The amount of money you borrow to buy your home is called the principal, and interest is a percentage of the principal you agree to pay in order to get the loan. Of the two most common kinds of home loans, a fixed-rate mortgage (FRM) is the simplest and most popular.
With an FRM the interest rate and monthly payment stay the same for the life of the loan, which is usually 30 years. The second most popular type of loan is an adjustable-rate mortgage (ARM), or variable-rate mortgage. An ARM is more complex because the interest changes over time based on the prevailing rate for the entire mortgage market.
An FRM has the highest rate and the amount you can borrow is limited. The biggest problem with an FRM though is that if rates fall, you already agreed to pay the higher rate.
On the other hand an ARM may seem attractive because the initial payments are often lower. However when market rates climb, you may struggle or even fail to make your monthly payments. When considering a mortgage it’s important to make sure your income can match the maximum interest rate for the loan.
In the end, the home mortgage you choose depends on how much you can afford to pay every month over the term of the loan. It’s also important to understand that the total cost of your home is more than just the down payment, and the principal plus interest. The price you pay to live your dream includes closing costs, property taxes, and the price of home owner’s insurance.

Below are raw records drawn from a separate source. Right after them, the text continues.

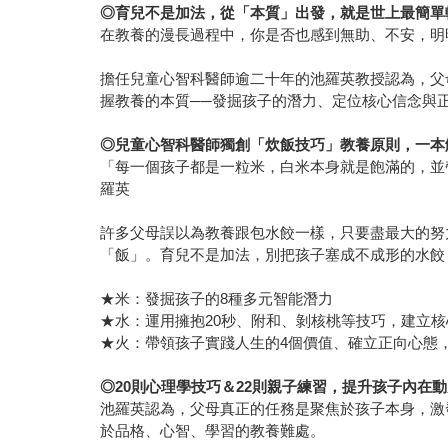
◎
育兒不是加法，從「本質」出發，就是世上最簡單
在教養的漫長過程中，你是否也感到無助、不安，明
擔任兒童心智科醫師逾二十年的池羅英教授認為，父
握教養的本質──發掘孩子的潛力、定位核心信念與
◎
兒童心智科醫師獨創「炊飯技巧」教養原則，一本
「每一個孩子都是一粒米，白米本身就是飽滿的，並
羅英
許多父母誤以為教養跟包水餃一樣，只要盡最大的努
「飯」。育兒不是加法，別把孩子塞成不成形的水餃
★米：發掘孩子的8種多元智能潛力
★水：運用擁抱20秒、附和、剝核桃等技巧，建立
★火：帶領孩子實踐人生的4個價值、確立正向心態
◎20
則心理學技巧＆22則親子練習，提升孩子內在
池羅英認為，父母真正的任務是聚焦於孩子本身，激
於品格、心智、學習的教養難處。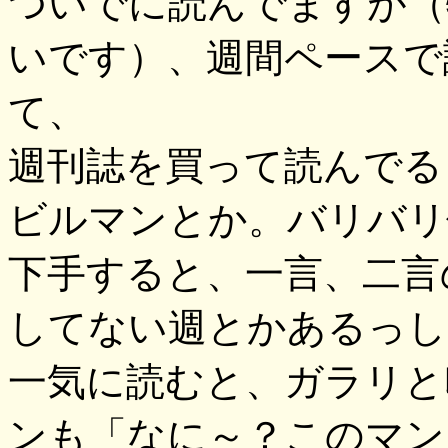
ついでに読んでますが（
いです）、週間ペースで
て、
週刊誌を買って読んでる
ビルマンとか。バリバリ
下手すると、一言、二言
してない週とかあるっしょ
一気に読むと、ガラリと
ンも「なに～？このマン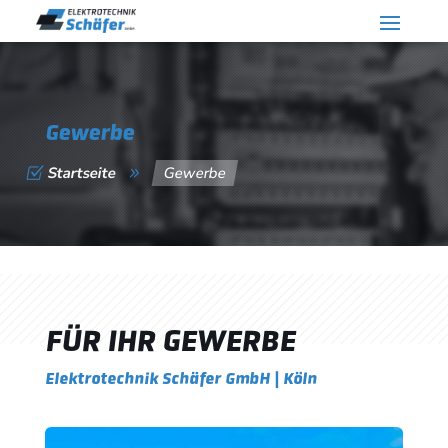
Gewerbe
Startseite
Gewerbe
Z
9
FÜR IHR GEWERBE
Elektrotechnik Schäfer GmbH | Köln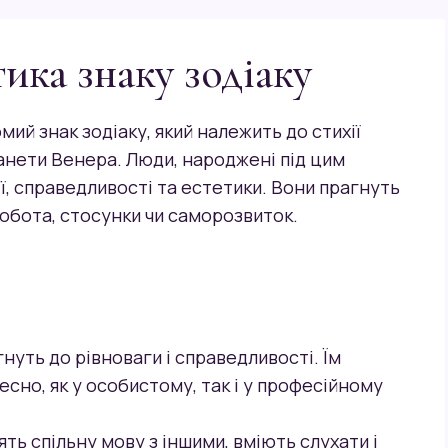
ика знаку зодіаку
мий знак зодіаку, який належить до стихії
ланети Венера. Люди, народжені під цим
ї, справедливості та естетики. Вони прагнуть
робота, стосунки чи саморозвиток.
гнуть до рівноваги і справедливості. Їм
есно, як у особистому, так і у професійному
ять спільну мову з іншими, вміють слухати і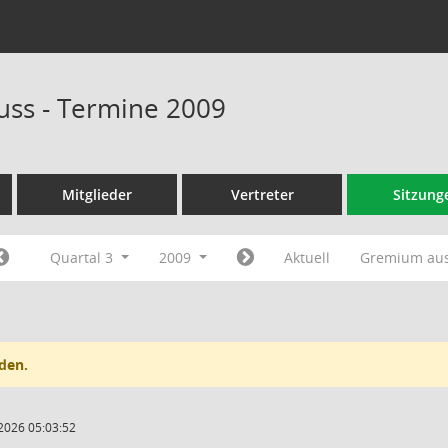
ss - Termine 2009
Mitglieder
Vertreter
Sitzung
Quartal 3
2009
Aktuell
Gremium au
den.
2026 05:03:52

You recently decided that you are ready to buy a home. Time to start doing some shopping, right? Not so fast. Applying for mortgage prequalification or mortgage preapproval can remove some of the guess work that goes into shopping for your dream piece of prime real estate.
Unsure about how much of a home can you really afford? A mortgage prequalification can help you significantly narrow down the choices. How? By showing you how much of a loan you’re qualified for. Want to increase the chances of finding a home? A preapproval can greatly increase your attractiveness to an eager seller and get you to closing on your new home in as little as 30 days.